Exercise: Every line from the one containing "Entrenamiento y Consultoría" to the one containing "alimentaire" in the records below, both included, must be set down exactly, and no other line.

>>>>

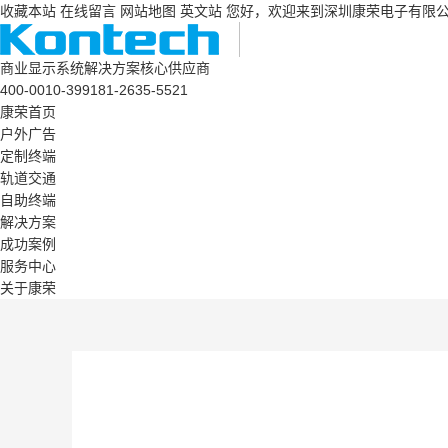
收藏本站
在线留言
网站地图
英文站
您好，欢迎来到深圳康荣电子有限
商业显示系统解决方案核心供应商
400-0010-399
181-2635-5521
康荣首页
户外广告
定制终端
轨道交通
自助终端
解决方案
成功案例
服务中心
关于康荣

<<<<
>>>>

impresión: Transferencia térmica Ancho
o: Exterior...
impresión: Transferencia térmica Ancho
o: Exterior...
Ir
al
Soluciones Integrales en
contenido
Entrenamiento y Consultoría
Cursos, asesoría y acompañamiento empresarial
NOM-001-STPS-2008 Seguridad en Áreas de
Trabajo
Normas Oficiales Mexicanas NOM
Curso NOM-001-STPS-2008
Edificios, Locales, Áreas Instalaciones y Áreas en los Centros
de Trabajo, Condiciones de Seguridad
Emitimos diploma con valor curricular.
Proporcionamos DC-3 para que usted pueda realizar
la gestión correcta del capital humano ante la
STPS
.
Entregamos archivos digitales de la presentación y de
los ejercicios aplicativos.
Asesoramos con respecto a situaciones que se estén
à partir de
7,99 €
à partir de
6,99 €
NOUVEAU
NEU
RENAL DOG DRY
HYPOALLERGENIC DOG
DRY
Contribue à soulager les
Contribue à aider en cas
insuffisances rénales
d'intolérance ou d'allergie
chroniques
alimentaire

<<<<

Exercise response:
Entrenamiento y Consultoría
Cursos, asesoría y acompañamiento empresarial
NOM-001-STPS-2008 Seguridad en Áreas de
Trabajo
Normas Oficiales Mexicanas NOM
Curso NOM-001-STPS-2008
Edificios, Locales, Áreas Instalaciones y Áreas en los Centros
de Trabajo, Condiciones de Seguridad
Emitimos diploma con valor curricular.
Proporcionamos DC-3 para que usted pueda realizar
la gestión correcta del capital humano ante la
STPS
.
Entregamos archivos digitales de la presentación y de
los ejercicios aplicativos.
Asesoramos con respecto a situaciones que se estén
à partir de
7,99 €
à partir de
6,99 €
NOUVEAU
NEU
RENAL DOG DRY
HYPOALLERGENIC DOG
DRY
Contribue à soulager les
Contribue à aider en cas
insuffisances rénales
d'intolérance ou d'allergie
chroniques
alimentaire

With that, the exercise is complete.